Lecheflan gives me memories of eating in Restaurants in the Philippines
|The most affordable dessert is called Ice Buko|
This is probably one of the more simpler delicacies in the Philippines that is affordable by most everyone. Sold in most small Sari Sari stores throughout the Philippines it usually costs no more than 5 pesos for a small bag of this frozen coconut splendor. Ice buko is a mix of condensed sweetened milk with shavings of white coconut inside. It is frozen typically in small poly bags and is quick and easy to eat. A perfect sweet treat on a hot day. A favorite amongst Filipino children of all ages and foreigners like my self who cannot say no!

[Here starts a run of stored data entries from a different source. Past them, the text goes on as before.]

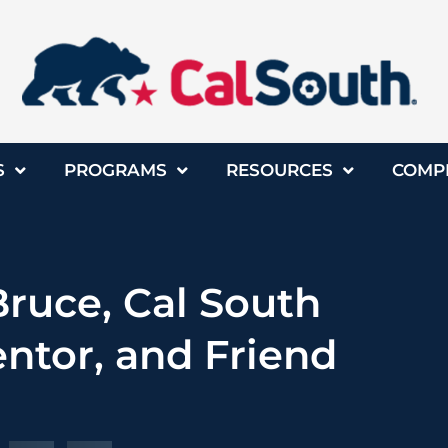
S
PROGRAMS
RESOURCES
COMP
uce, Cal South
ntor, and Friend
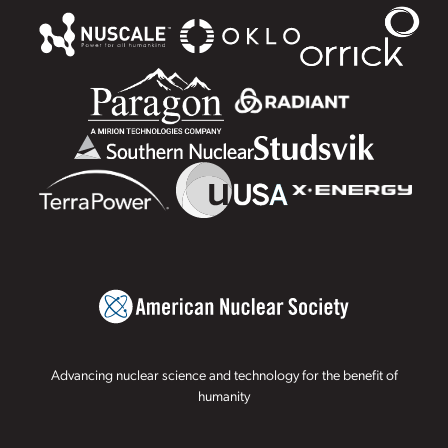
Advancing nuclear science and technology for the benefit of
humanity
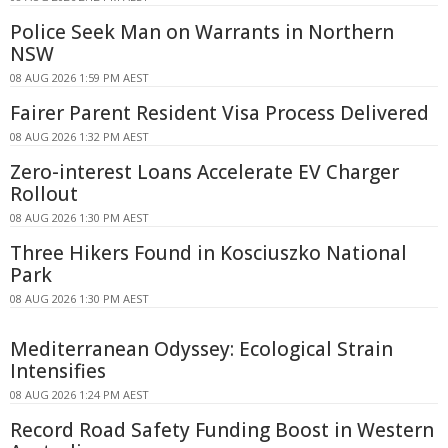
Police Seek Man on Warrants in Northern
NSW
08 AUG 2026 1:59 PM AEST
Fairer Parent Resident Visa Process Delivered
08 AUG 2026 1:32 PM AEST
Zero-interest Loans Accelerate EV Charger
Rollout
08 AUG 2026 1:30 PM AEST
Three Hikers Found in Kosciuszko National
Park
08 AUG 2026 1:30 PM AEST
Mediterranean Odyssey: Ecological Strain
Intensifies
08 AUG 2026 1:24 PM AEST
Record Road Safety Funding Boost in Western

Iced Buko gives me memories of children standing in front of sari sari stores in the Philippines
|Picture from filipinofoodrecipies.blogspot.com Yummy!|
My first experience eating Halo Halo was in a Chow King restaurant in Cebu City. I had actually seen it many times but I was not used to purple color ice cream so I had always passed on the opportunity. It was a blazing hot day in the summer of 2001 when I had gone to Cebu to help with a donation for a young girl from Samar. There I had taken her relatives out to Chow King to eat. I was literally sweating as I stood there and looked at the lighted picture of Halo Halo. The ice in the picture drew me into it. What could be better in a hot country than ice I thought? So I ordered Halo Halo for everyone.

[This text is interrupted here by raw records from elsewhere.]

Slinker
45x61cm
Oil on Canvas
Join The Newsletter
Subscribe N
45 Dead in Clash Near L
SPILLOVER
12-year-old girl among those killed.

For the westerner who might be used to traditional toppings like chocolate, caramel, strawberry Halo Halo might seem a bit bizarre are first. With things like coconut string, sweet beans, jack fruit and something called Ube it can be a bit overwhelming. But all it takes is one bite of this Halo Halo on a hot day and there is no turning back. The best thing about Halo Halo is that as you are eating it, it is constantly melting and mixing itself into an exotic blend to the point that you are literally drinking the last part of it. Don't pass this one up!

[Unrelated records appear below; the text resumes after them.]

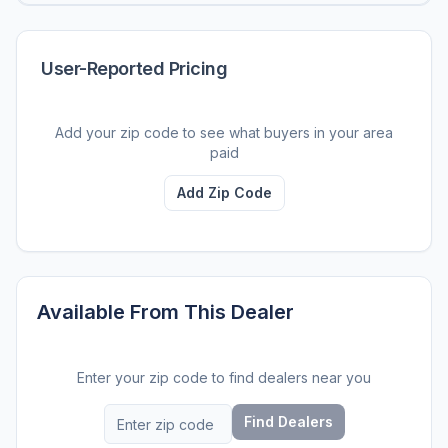
User-Reported Pricing
Add your zip code to see what buyers in your area
paid
Add Zip Code
Available From This Dealer
Enter your zip code to find dealers near you
Find Dealers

When I think of Halo Halo, I think of Chow King in the Philipines
|I can't wait to eat this one again. It's too good!|
No matter where I traveled in the Philippines this was available from the cities to the most remote mountain villages. I never realized how boring I used to eat my banana's until I discovered Bananaque. The first time I tried it I was sitting on my bulldozer nearly at the top of the second highest mountain in Cebu. I was helping to fix a landslide and was taking a much needed break. A lady came walking by and had a homemade woven basket with her. Inside there were banana leaves and on top of those were some odd shape tan colored "things". I had no idea what it was. Each piece had a stick through it. I thought maybe it was some kind of exotic meat at first. Then she picked one up and handed it to me. She said "Saging?" "Bananaque?". I knew the word saging meant Banana so I gladly accepted it. Wow! This is a Banana that is BBQ'd over a charcoal fire then marinated with margarine and brown sugar. Sometimes it's deep fried in cooking oil too. What a taste! I personally have never been able to eat only one and usually consume 3 or 4 of them at a time. It's readily available everywhere in the Philippines.
Bananaque brings back memories of being in remote places in the Philippines.
With every experience of eating sweets in the Philippines it brings back fond memories where I was at the time of the first bite. It is interesting to me as a foreigner who was quite rigid in my thinking concerning sweets, how I have changed so much to truly like something that looked strange at first.
There are many more sweets I had there like Buko Salad, Macapuno candies, Suman and Bibinka that I miss very much. My wife does her best to make these things for me when she finds the ingredients but truly it has been a long time. Subsequently the size of my waist has decreased too. LOL
Hope you are not too hungry! Kain Tayo! Kaon na ta!